Estimation: Effect Estimates

We used several methods to estimate the ETT, the first being a simple substitution estimator [10], where one first predicts the outcome of interest based on predictors (S and C) to derive an estimate of mean{Y | S, C} and subsequently applies this model to predicting the outcome for subjects if one kept the C fixed, but changed the S to “large.” The average difference among these predicted values and the observed outcomes in large volume sites defines the estimate of the ETT. We did this approach both using an estimated main terms logistic regression model for mean{Y | S, C} (“Simple Subs.(regression)” in Table 2) as well as the same estimator based upon a SL fit using the SuperLearner [9,11] package in R [12]. For both, we derived the inference (the standard error) using the nonparametric bootstrap [13]. Though there is no theory that guarantees this estimator based upon SL has a normal limit distribution, we estimated the standard error using the nonparametric bootstrap and generated Wald-style confidence intervals (CI). For the estimator based upon main terms logistic regression, we can assume asymptotic normality but the CI is still not valid due to bias.

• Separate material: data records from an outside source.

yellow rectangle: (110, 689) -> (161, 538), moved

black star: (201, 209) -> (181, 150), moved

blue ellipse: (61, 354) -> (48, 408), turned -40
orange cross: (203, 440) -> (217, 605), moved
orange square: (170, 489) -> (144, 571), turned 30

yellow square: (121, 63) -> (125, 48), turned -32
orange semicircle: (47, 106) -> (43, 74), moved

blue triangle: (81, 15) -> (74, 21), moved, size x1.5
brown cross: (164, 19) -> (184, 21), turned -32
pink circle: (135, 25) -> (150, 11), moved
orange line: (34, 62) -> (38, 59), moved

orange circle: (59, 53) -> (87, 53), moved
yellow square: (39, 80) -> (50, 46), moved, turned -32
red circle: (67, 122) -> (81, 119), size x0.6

Table 2. Difference in means, and adjusted ETT estimates (simple substitution, TMLE, and propensity score matching).

95% confidence intervals are included in parentheses after each estimate. Asymptotic (normal-based) confidence intervals were calculated using the standard error of the Unadjusted, Targeted Maximum-Likelihood, and Matching estimators. The nonparametric bootstrap was used to generate 95% confidence intervals in the case of the Simple Substitution estimator.

This substitution estimator can be updated to achieve additional bias reduction via a so-called targeted maximum-likelihood estimation (TMLE) step. The targeting procedure updates the estimated conditional mean functions mean{Y | S, C} and Prob(S = large | C) by adding “clever covariates” to the original respective SL regression fits. In each case, a logistic regression of the outcome (Y or S) on its respective clever covariate is estimated, with the log-odds of the previously predicted outcome for each patient serving as an offset. When the procedure converges (meaning that the resulting logistic regression coefficients no longer change measurably between iterations), the resulting updated function mean{Y | S, C} can be evaluated at each level of the treatment to yield a targeted estimate of mean{Y | S = large, C}−mean{Y | S = small, C}, evaluated only among those treated at a large volume site. This estimator has additional desirable statistical properties that the original, non-targeted substitution estimator does not; the additional step can further reduce bias and results in normally distributed estimators, whereas the original substitution estimator based upon SL alone is not guaranteed to have a normal limit distribution (see chapter 8 in [14]).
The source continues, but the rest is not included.